Sorting performance trouble

Hi,

Recently we moved to a new production server and upgraded from ES 1.4.1 to 1.7.1 in the process.

Since the upgrade, sorting performance on an entire collection (comments) to return the top 5 newest documents with 4 million documents has decreased a good deal from 75ms average to 175ms average, as well as a 3x slowdown on queries on the images index (~1 million documents) from 50ms to 150ms.

To attempt to determine if it was a regression in 1.7.1, I cloned the comments index to a local instance of ES 1.7.1 and attempted to sort using the same query and config file as production; performance was around 70ms for matching/sorting all documents and returning the top 5.

Almost the only differences in the config file are naming (ElasticSearch => Elasticsearch) and indentation (# commented thing => #commented thing); the two seem functionally identical.

Any ideas of suggestions on what to poke on production would be very helpful.

FWIW, the query is here:

{
  "index": "comments",
  "type": "comment",
  "body": {
    "query": {
      "filtered": {
        "query": {"match_all": {}},
        "filter": {
          "term": {"hidden_from_users": "false", "_cache": "true" }
        }
      }
    },
    "sort": [{"posted_at": "desc"}],
    "size": 5,
    "from": 0
  }
}

Hi Liam,
Everything else is the same between your prod env and your local instance?
( io subsystem, CPU, ram, #queries...)

CPU and RAM are different:
Local is an Intel(R) Core(TM) i7-4790K CPU @ 4.00GHz with 24GB of RAM
Production is a Intel(R) Xeon(R) CPU E5-2650 v2 @ 2.60GHz with 128GB of RAM

Both have more than enough memory to fit the entire comments index (645mb, no _source or _all) into memory.

I didn't measure by number of queries, simply average execution time.

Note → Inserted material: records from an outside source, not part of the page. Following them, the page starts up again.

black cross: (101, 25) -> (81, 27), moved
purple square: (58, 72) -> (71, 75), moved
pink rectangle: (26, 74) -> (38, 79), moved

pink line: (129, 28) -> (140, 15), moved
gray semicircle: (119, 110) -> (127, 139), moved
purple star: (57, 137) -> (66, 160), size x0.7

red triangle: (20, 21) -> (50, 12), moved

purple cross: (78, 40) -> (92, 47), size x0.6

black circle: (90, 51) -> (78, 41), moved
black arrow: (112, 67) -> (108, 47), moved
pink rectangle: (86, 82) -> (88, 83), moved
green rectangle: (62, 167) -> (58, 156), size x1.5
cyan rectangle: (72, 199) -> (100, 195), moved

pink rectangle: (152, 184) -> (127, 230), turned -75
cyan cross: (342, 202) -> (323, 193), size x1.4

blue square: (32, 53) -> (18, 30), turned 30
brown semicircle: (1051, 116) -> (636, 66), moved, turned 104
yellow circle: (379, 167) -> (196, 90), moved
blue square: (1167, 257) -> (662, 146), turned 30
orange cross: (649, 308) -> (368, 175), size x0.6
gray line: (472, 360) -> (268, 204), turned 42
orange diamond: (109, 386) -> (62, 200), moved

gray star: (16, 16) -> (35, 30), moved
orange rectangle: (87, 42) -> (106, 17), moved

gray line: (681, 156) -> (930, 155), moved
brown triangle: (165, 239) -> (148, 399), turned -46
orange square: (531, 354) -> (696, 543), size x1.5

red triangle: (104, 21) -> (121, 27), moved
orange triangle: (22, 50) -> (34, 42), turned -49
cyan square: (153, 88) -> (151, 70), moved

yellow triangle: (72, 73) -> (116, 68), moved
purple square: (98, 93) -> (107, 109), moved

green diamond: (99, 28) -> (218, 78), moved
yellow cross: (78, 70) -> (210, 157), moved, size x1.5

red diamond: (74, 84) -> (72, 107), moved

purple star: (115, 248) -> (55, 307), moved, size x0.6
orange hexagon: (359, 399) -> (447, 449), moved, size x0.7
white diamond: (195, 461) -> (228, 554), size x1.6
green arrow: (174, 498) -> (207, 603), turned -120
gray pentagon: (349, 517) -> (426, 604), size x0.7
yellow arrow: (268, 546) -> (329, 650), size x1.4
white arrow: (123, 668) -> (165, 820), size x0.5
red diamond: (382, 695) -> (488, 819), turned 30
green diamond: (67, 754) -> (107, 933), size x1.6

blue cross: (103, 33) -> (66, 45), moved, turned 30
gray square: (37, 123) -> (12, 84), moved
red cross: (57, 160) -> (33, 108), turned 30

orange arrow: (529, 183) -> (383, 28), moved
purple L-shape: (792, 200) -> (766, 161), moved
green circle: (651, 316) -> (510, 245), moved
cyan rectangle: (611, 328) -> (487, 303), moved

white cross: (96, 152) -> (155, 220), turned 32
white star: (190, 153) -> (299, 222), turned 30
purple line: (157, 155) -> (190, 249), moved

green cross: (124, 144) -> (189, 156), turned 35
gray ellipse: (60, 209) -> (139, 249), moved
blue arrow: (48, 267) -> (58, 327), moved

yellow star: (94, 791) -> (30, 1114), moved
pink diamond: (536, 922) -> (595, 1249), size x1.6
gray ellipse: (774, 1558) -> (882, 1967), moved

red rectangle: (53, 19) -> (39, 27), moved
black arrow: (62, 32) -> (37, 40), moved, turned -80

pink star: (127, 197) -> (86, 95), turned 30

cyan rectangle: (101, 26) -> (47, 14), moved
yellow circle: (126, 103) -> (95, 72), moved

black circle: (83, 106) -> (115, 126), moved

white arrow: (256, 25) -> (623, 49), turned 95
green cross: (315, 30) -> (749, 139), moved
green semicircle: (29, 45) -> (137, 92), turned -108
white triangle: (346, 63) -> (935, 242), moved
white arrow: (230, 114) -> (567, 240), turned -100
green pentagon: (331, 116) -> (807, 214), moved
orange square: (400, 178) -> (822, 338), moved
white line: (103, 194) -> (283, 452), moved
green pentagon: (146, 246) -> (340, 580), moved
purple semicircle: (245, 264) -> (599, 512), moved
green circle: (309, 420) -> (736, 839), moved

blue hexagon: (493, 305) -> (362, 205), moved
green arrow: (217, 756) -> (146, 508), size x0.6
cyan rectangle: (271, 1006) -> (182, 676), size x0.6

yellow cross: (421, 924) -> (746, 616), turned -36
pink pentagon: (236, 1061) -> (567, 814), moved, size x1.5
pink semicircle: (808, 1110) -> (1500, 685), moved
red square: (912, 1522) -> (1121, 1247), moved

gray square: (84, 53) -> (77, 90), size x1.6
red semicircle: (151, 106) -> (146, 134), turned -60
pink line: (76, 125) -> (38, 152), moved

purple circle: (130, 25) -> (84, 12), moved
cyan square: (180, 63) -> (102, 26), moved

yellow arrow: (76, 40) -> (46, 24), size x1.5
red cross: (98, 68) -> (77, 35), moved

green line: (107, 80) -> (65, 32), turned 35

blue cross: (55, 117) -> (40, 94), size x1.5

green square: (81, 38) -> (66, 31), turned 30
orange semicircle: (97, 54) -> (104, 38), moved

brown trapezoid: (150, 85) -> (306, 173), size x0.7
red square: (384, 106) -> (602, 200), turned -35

While I didn't test that this is the case, it is possible that on production Elastic is busy doing other things when receiving the comments load+sort query. I suppose I can bring a short site downtime to test this, if you think that might be the issue.

I brought the site down temporarily to test whether the issue was concurrent requests; once the site was off, query performance did not change.

How much memory are you dedicating to ES?

On production, 31.5 gigabytes.

It's only using 18.

Compare the node stats (/_nodes/stats?pretty) on both environments to see if something stands out.

Here are the node stats on the old (idle) production server and the new (busy) production server, as well as a diff between them:

Maybe try bringing that down to 30.5GB. I think that is recommended as the maximum in order to avoid 64 bit addresses.